EXTRACTED MATERIAL:
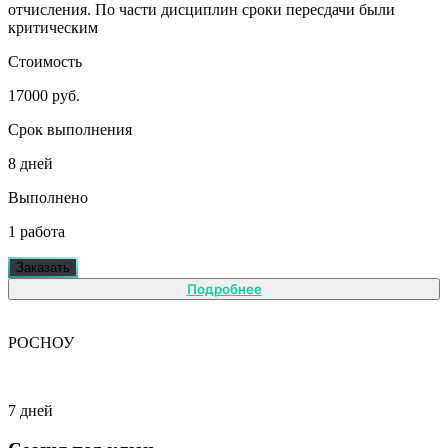
отчисления. По части дисциплин сроки пересдачи были
критическим
Стоимость
17000 руб.
Срок выполнения
8 дней
Выполнено
1 работа
Заказать
Подробнее
РОСНОУ
7 дней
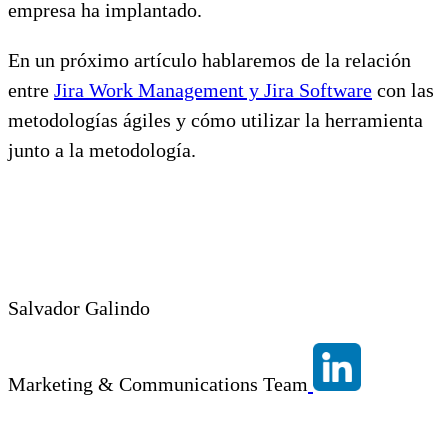
empresa ha implantado.
En un próximo artículo hablaremos de la relación
entre
Jira Work Management y Jira Software
con las
metodologías ágiles y cómo utilizar la herramienta
junto a la metodología.
Salvador Galindo
Marketing & Communications Team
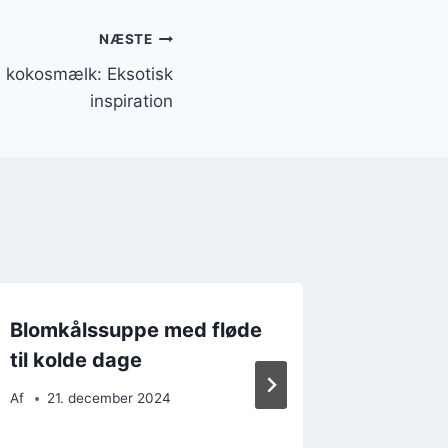
NÆSTE
 kokosmælk: Eksotisk
inspiration
Blomkålssuppe med fløde
Blomkå
til kolde dage
grønne 
vitamin
Af
21. december 2024
Af
24.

WHAT YOU WILL DO: Omit all pictures while transcribing the entries verbatim.

REPLY TO THE EXERCISE:
отчисления. По части дисциплин сроки пересдачи были
критическим
Стоимость
17000 руб.
Срок выполнения
8 дней
Выполнено
1 работа
Заказать
Подробнее
РОСНОУ
7 дней
empresa ha implantado.
En un próximo artículo hablaremos de la relación
entre
Jira Work Management y Jira Software
con las
metodologías ágiles y cómo utilizar la herramienta
junto a la metodología.
Salvador Galindo
Marketing & Communications Team
NÆSTE
 kokosmælk: Eksotisk
inspiration
Blomkålssuppe med fløde
Blomkå
til kolde dage
grønne 
vitamin
Af
21. december 2024
Af
24.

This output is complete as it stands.